Engraved by H. Hulsbergh after James Lightbody
With old hand colouring and inset key to the principal buildings.
Contained within an antique maple frame, with gilt slip frame
Overall dimensions including the frame: 66 x 78.3 cm
This early and geographically rather naïve pictorial map depicts Portsmouth clustered around St Thomas' Church (later Portsmouth Cathedral) with the Square Tower and Round Tower clearly visible. Also represented are the naval dockyard, Gun Wharf and Southsea Castle which was then quite separate from the city.
In Gosport, Charles Fort, James Fort and the other defensive ramparts built during the reign of Charles II are evident. 'Captain Flyer's House' is actually a misprint and should read 'Captain Player's House'. Henry Player was an enterprising figure in the town and supplied beer and other victuals to the navy. His grand house stood on the site of the later Clarence Yard, but was acquired by the navy and demolished in the 18th century.

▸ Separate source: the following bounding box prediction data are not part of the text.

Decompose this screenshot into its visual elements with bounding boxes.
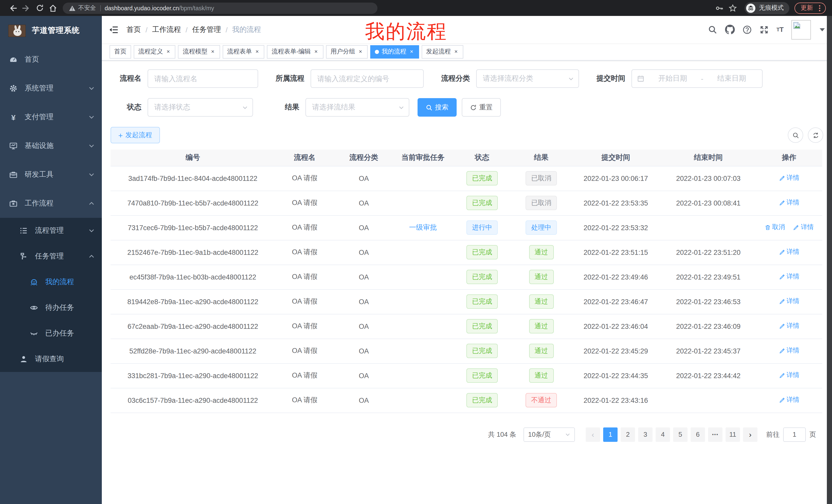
breadcrumb-item[interactable]: 任务管理 bbox=[192, 25, 221, 34]
search-icon bbox=[792, 132, 799, 138]
detail-link[interactable]: 详情 bbox=[793, 223, 814, 232]
pagination-page-button[interactable]: 1 bbox=[603, 427, 618, 442]
detail-link[interactable]: 详情 bbox=[779, 199, 799, 207]
detail-link[interactable]: 详情 bbox=[779, 248, 799, 257]
result-select[interactable]: 请选择流结果 bbox=[306, 98, 409, 117]
github-icon[interactable] bbox=[725, 25, 735, 34]
tab-home[interactable]: 首页 bbox=[109, 45, 131, 58]
sidebar-item-home[interactable]: 首页 bbox=[0, 45, 102, 74]
sidebar-collapse-icon[interactable] bbox=[109, 25, 118, 34]
sidebar-item-todo-tasks[interactable]: 待办任务 bbox=[0, 295, 102, 320]
tab-process-form[interactable]: 流程表单× bbox=[223, 45, 265, 58]
search-icon[interactable] bbox=[708, 25, 717, 34]
browser-forward-icon[interactable] bbox=[20, 1, 33, 15]
scrollbar[interactable] bbox=[827, 16, 832, 504]
tab-user-group[interactable]: 用户分组× bbox=[326, 45, 368, 58]
workflow-submenu: 流程管理 任务管理 我的流程 bbox=[0, 218, 102, 372]
detail-link[interactable]: 详情 bbox=[779, 346, 799, 355]
close-icon[interactable]: × bbox=[165, 48, 171, 55]
pagination-prev-button[interactable]: ‹ bbox=[586, 427, 600, 442]
result-badge: 通过 bbox=[529, 368, 553, 383]
detail-link[interactable]: 详情 bbox=[779, 174, 799, 183]
sidebar-item-process-mgmt[interactable]: 流程管理 bbox=[0, 218, 102, 244]
page-content: 流程名 所属流程 流程分类 请选择流程分类 bbox=[102, 61, 832, 504]
password-key-icon[interactable] bbox=[713, 1, 726, 15]
toggle-search-button[interactable] bbox=[788, 128, 803, 143]
pagination-page-button[interactable]: 11 bbox=[726, 427, 740, 442]
avatar[interactable] bbox=[791, 20, 811, 39]
sidebar-item-devtools[interactable]: 研发工具 bbox=[0, 160, 102, 189]
pagination-page-button[interactable]: 6 bbox=[691, 427, 705, 442]
status-badge: 已完成 bbox=[466, 393, 498, 408]
detail-link[interactable]: 详情 bbox=[779, 322, 799, 331]
close-icon[interactable]: × bbox=[358, 48, 363, 55]
tab-process-model[interactable]: 流程模型× bbox=[178, 45, 220, 58]
search-button[interactable]: 搜索 bbox=[418, 98, 457, 117]
page-unit-label: 页 bbox=[809, 430, 816, 439]
tab-process-form-edit[interactable]: 流程表单-编辑× bbox=[267, 45, 323, 58]
update-button[interactable]: 更新 bbox=[795, 2, 826, 13]
pagination-ellipsis[interactable]: ••• bbox=[708, 427, 723, 442]
pagination-page-button[interactable]: 4 bbox=[656, 427, 670, 442]
detail-link[interactable]: 详情 bbox=[779, 396, 799, 404]
font-size-icon[interactable]: TT bbox=[777, 26, 784, 33]
tab-process-definition[interactable]: 流程定义× bbox=[134, 45, 176, 58]
sidebar-item-workflow[interactable]: 工作流程 bbox=[0, 189, 102, 218]
goto-page-input[interactable] bbox=[783, 427, 806, 442]
process-name-input[interactable] bbox=[148, 69, 258, 88]
close-icon[interactable]: × bbox=[313, 48, 319, 55]
tab-my-process[interactable]: 我的流程× bbox=[370, 45, 419, 58]
pagination-page-button[interactable]: 3 bbox=[638, 427, 653, 442]
start-process-button[interactable]: + 发起流程 bbox=[110, 127, 160, 143]
url-host[interactable]: dashboard.yudao.iocoder.cn bbox=[105, 5, 179, 11]
current-task-link[interactable]: 一级审批 bbox=[409, 223, 437, 231]
sidebar-item-leave-query[interactable]: 请假查询 bbox=[0, 346, 102, 372]
process-category-label: 流程分类 bbox=[439, 74, 476, 83]
yen-icon: ¥ bbox=[9, 113, 18, 121]
process-definition-input[interactable] bbox=[311, 69, 424, 88]
app-logo[interactable]: 芋道管理系统 bbox=[0, 16, 102, 45]
sidebar-item-done-tasks[interactable]: 已办任务 bbox=[0, 320, 102, 346]
help-icon[interactable] bbox=[743, 25, 752, 34]
detail-link[interactable]: 详情 bbox=[779, 371, 799, 380]
security-label[interactable]: 不安全 bbox=[78, 4, 96, 12]
page-size-select[interactable]: 10条/页 bbox=[523, 427, 575, 442]
pagination-next-button[interactable]: › bbox=[743, 427, 757, 442]
sidebar-item-my-process[interactable]: 我的流程 bbox=[0, 269, 102, 295]
address-bar[interactable]: 不安全 dashboard.yudao.iocoder.cn/bpm/task/… bbox=[63, 2, 378, 13]
process-category-select[interactable]: 请选择流程分类 bbox=[476, 69, 579, 88]
bookmark-star-icon[interactable] bbox=[726, 1, 739, 15]
browser-home-icon[interactable] bbox=[46, 1, 60, 15]
browser-reload-icon[interactable] bbox=[33, 1, 46, 15]
chevron-down-icon bbox=[88, 228, 95, 234]
fullscreen-icon[interactable] bbox=[759, 25, 769, 34]
url-path[interactable]: /bpm/task/my bbox=[179, 5, 214, 11]
breadcrumb-item[interactable]: 首页 bbox=[127, 25, 141, 34]
browser-menu-dots-icon[interactable] bbox=[816, 4, 823, 11]
pagination-page-button[interactable]: 5 bbox=[673, 427, 687, 442]
sidebar-item-label: 系统管理 bbox=[25, 84, 53, 93]
avatar-caret-icon[interactable] bbox=[820, 28, 825, 31]
sidebar-item-system[interactable]: 系统管理 bbox=[0, 74, 102, 103]
status-select[interactable]: 请选择状态 bbox=[148, 98, 253, 117]
close-icon[interactable]: × bbox=[210, 48, 215, 55]
tab-start-process[interactable]: 发起流程× bbox=[421, 45, 463, 58]
sidebar-item-payment[interactable]: ¥ 支付管理 bbox=[0, 103, 102, 132]
sidebar-item-infrastructure[interactable]: 基础设施 bbox=[0, 132, 102, 160]
sidebar-item-task-mgmt[interactable]: 任务管理 bbox=[0, 244, 102, 269]
close-icon[interactable]: × bbox=[453, 48, 459, 55]
reset-button[interactable]: 重置 bbox=[462, 98, 501, 117]
cancel-link[interactable]: 取消 bbox=[764, 223, 785, 232]
table-row: 52ffd28e-7b9a-11ec-a290-acde48001122 OA … bbox=[110, 339, 822, 363]
close-icon[interactable]: × bbox=[409, 48, 414, 55]
refresh-table-button[interactable] bbox=[808, 128, 823, 143]
edit-icon bbox=[779, 323, 785, 329]
pagination-page-button[interactable]: 2 bbox=[621, 427, 635, 442]
browser-back-icon[interactable] bbox=[6, 1, 20, 15]
column-header-status: 状态 bbox=[452, 149, 512, 166]
date-range-picker[interactable]: 开始日期 - 结束日期 bbox=[631, 69, 762, 88]
close-icon[interactable]: × bbox=[255, 48, 260, 55]
breadcrumb-item[interactable]: 工作流程 bbox=[152, 25, 181, 34]
detail-link[interactable]: 详情 bbox=[779, 273, 799, 281]
detail-link[interactable]: 详情 bbox=[779, 297, 799, 306]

Portchester Castle is referred to as 'Caesar's Fort' - although the ancient structure was built on the orders of the emperor Diocletian around 290 AD. Clearly visible close to Alverstoke are the two seamarks labelled 'The Gilkikers' which were built in 1669 and helped guide ships into the harbour for centuries. The last surviving tower was astonishingly knocked down as recently at 1965 in order to widen Clayhall Road.